Data excerpts
* * * *
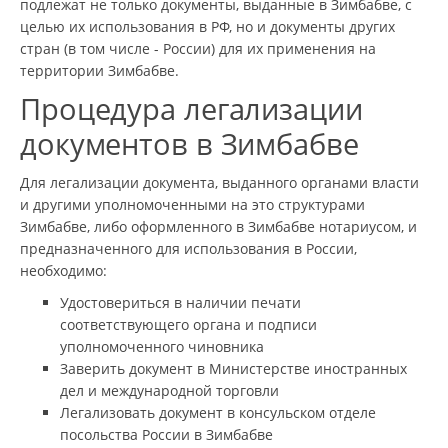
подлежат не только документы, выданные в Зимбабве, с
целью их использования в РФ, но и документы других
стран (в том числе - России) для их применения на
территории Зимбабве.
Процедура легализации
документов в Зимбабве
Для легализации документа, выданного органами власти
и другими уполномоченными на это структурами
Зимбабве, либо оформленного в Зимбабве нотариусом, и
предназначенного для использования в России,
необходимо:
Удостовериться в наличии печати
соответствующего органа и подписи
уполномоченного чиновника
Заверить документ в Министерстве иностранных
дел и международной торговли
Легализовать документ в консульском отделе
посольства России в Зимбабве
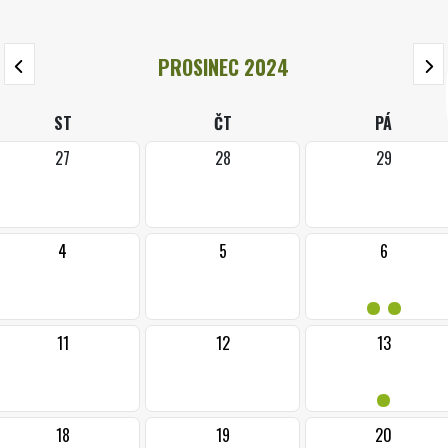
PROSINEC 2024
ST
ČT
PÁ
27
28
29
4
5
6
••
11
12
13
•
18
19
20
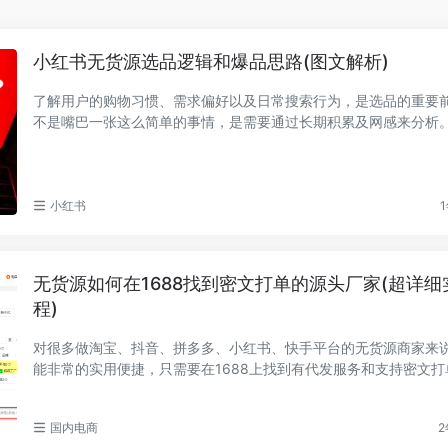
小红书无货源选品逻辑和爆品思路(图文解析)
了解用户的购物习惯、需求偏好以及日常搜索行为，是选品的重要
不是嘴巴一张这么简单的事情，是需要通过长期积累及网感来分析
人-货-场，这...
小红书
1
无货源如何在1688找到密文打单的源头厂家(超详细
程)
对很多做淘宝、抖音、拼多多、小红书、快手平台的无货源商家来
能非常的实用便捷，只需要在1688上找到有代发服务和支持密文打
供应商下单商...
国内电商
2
* * * *
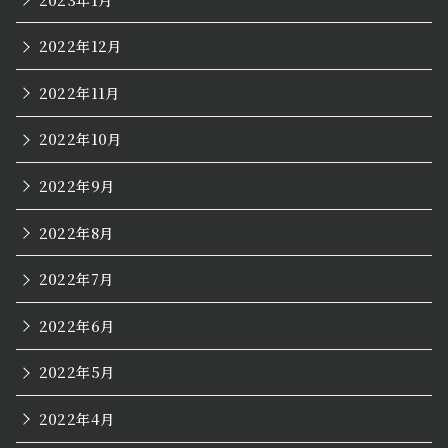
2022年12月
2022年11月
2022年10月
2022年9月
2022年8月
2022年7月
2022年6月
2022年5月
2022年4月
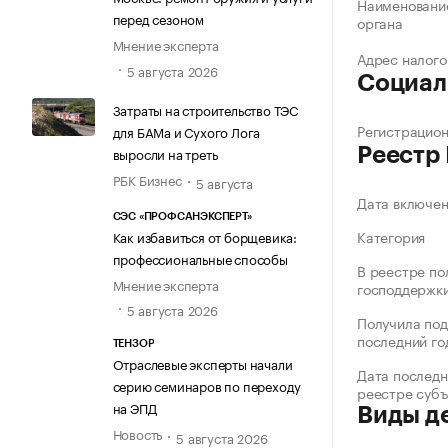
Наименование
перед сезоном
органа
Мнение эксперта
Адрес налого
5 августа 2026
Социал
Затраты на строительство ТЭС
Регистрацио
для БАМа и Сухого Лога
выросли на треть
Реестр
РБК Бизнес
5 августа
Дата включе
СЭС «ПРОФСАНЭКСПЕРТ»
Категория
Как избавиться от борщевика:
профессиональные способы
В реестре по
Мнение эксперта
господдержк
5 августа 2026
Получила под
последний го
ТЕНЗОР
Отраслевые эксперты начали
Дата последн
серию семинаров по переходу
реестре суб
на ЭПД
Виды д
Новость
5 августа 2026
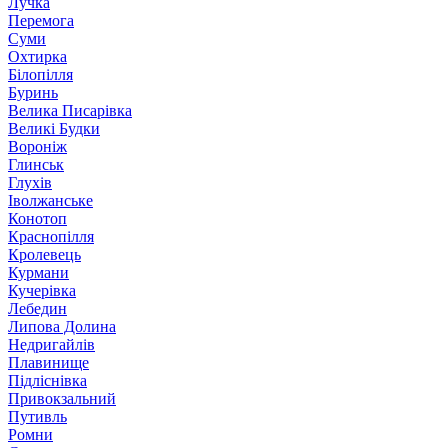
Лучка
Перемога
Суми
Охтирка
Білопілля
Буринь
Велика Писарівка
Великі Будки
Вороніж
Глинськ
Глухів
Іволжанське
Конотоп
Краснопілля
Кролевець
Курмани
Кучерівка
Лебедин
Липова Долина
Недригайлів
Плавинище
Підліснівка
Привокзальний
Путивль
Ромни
* * * *
**Your objective:** Pick out every line above that holds the word "использования" and copy it.

**Your solution:**
целью их использования в РФ, но и документы других
предназначенного для использования в России,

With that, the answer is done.